Reyes Meza's first award for his artistic work was a critics’ award for best set design in 1957 for his work on Bodas de Sangre by Federico García Lorca at UNAM. This was followed by the José María Luis Mora Award from the State of Mexico in 1989, and a tribute by the Casino de la Selva in Cuernavaca the same year. In 1990 the Museo de Bellas Artes in Toluca held a retrospective. In 1991 he received the Cecilio A. Robelo Award for his career, followed in 1993 with the Presea Estatal de Cultura prize from the state of Tamaulipas. In 1994, the Secretaría de Educación Pública published a book with reproductions of his works. In 2001 he was awarded a medal as one of the founders of the Salón de la Plástica Mexicana and for his career as an artist. In 2002 the Universidad de Baja California held a tribute to him. In 2008, the city of Nuevo Laredo named its art museum after him.

==Artistry==
José Reyes Meza's work has been classified as part of the Mexican muralism movement, but this has been disputed. His iconography, especially in his earlier work, is similar to that of Muralism's Diego Rivera, Guillermo Meza, Julio Castellanos and Jesús Guerrero Galván, with Reyes Meza's concept of “Mexicanness” tied to the life of the common people. He spent a good part of his career working on murals, which show his aptitude for mathematics, used to create harmony in his compositions.

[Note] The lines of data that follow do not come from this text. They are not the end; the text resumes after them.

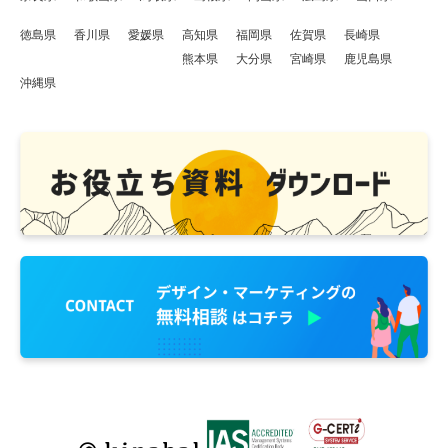
徳島県
香川県
愛媛県
高知県
福岡県
佐賀県
長崎県
熊本県
大分県
宮崎県
鹿児島県
沖縄県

However, in his later work, he looked for new hypotheses, by 1961, influence from the work of Van Gogh became evident with sunflowers in one series. He also worked to revive still life painting in Mexico.

Reyes stated that “Ever since I began to paint, my work has reflected all my experiences.” One of these is music, which shows in his canvas through his brushstrokes and use of color.